C’est dans cette perspective que l’APST18 a participé, le 6 février, à une matinée d’études consacrée à l’intérim, organisée par l'ERT UO de l'Université d'Orléans, le Centre de recherche juridique Pothier, Université de Tours, le laboratoire de recherche juridique François Rabelais et l’AFDT Centre-Val de Loire. Cette rencontre a permis de croiser les regards d’universitaires, de juristes, de sociologues, de professionnels de santé et de représentants syndicaux. La diversité des approches a nourri une réflexion riche sur les réalités contemporaines du travail temporaire et sur les pistes d’amélioration à poursuivre.
La juriste-chercheur et responsable de la prévention de la désinsertion professionnelle à l'APST18, a rappelé l'importance de l'investissement de toutes les parties prenantes : agences d'intérim, entreprises utilisatrices, intérimaires, acteurs de la santé au travail, ... notamment, en matière de déclaration des risques professionnels au plus près du travail réel. L'occasion de faire le point sur les enjeux du suivi de santé des intérimaires, VIP/SIR et visites spécifiques.

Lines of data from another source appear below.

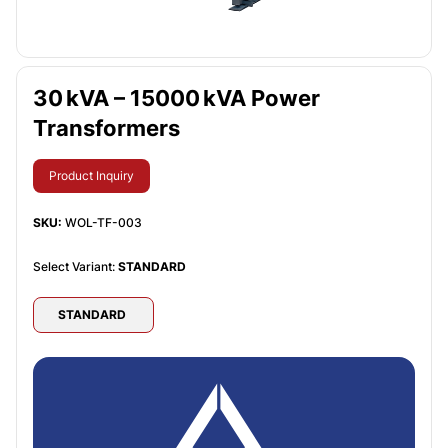
30 kVA – 15000 kVA Power
Transformers
Product Inquiry
SKU:
WOL-TF-003
Select Variant:
STANDARD
STANDARD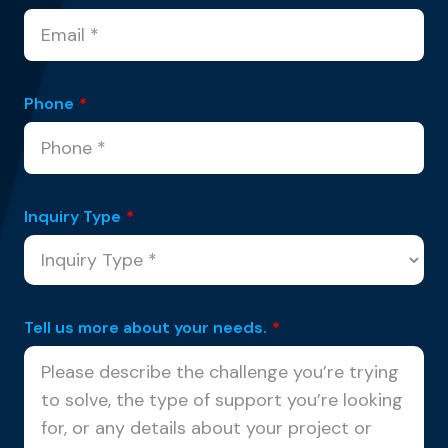
Phone
*
Inquiry Type
*
Tell us more about your needs.
*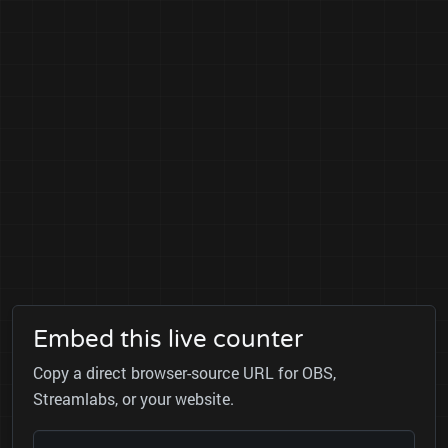
Embed this live counter
Copy a direct browser-source URL for OBS,
Streamlabs, or your website.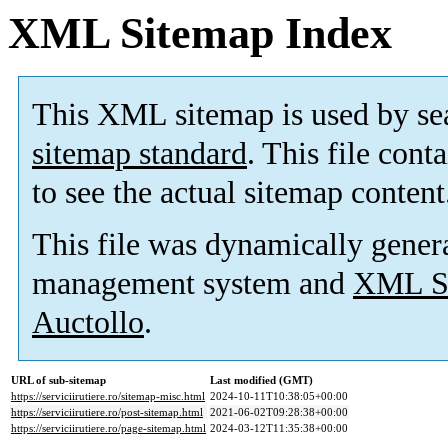
XML Sitemap Index
This XML sitemap is used by se
sitemap standard
. This file cont
to see the actual sitemap content
This file was dynamically gener
management system and
XML Si
Auctollo
.
URL of sub-sitemap
Last modified (GMT)
https://serviciirutiere.ro/sitemap-misc.html
2024-10-11T10:38:05+00:00
https://serviciirutiere.ro/post-sitemap.html
2021-06-02T09:28:38+00:00
https://serviciirutiere.ro/page-sitemap.html
2024-03-12T11:35:38+00:00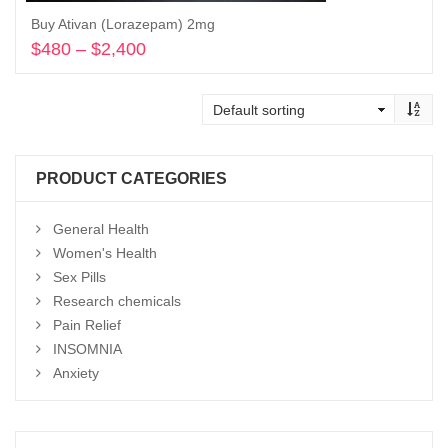
Buy Ativan (Lorazepam) 2mg
$
480
–
$
2,400
Price
range:
Select options
$480
through
$2,400
PRODUCT CATEGORIES
General Health
Women's Health
Sex Pills
Research chemicals
Pain Relief
INSOMNIA
Anxiety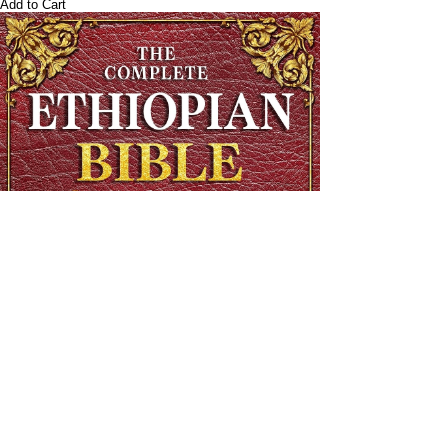
Add to Cart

Dans la continuité de ces échanges, la question de la visite de reprise a été abordée. Pour les salariés intérimaires, cette étape peut rapidement devenir complexe, en particulier lorsque la mission est terminée et que le contrat n’est plus en cours au moment où la visite devrait être réalisée. Afin d’éviter ces ruptures de suivi et de garantir une prise en charge adaptée, l’APST18 travaille aux côtés du FASTT (Fonds d'Action Sociale du Travail Temporaire) pour proposer des solutions innovantes, comme la visite de retour à l'emploi (VRE). Ce dispositif permet de sécuriser le parcours de reconversion, même en dehors d’un contrat actif.
Cette participation témoigne de l’engagement de l’APST18 et illustre l’importance d’un accompagnement clair et structuré pour garantir la sécurité et la santé des salariés intérimaires.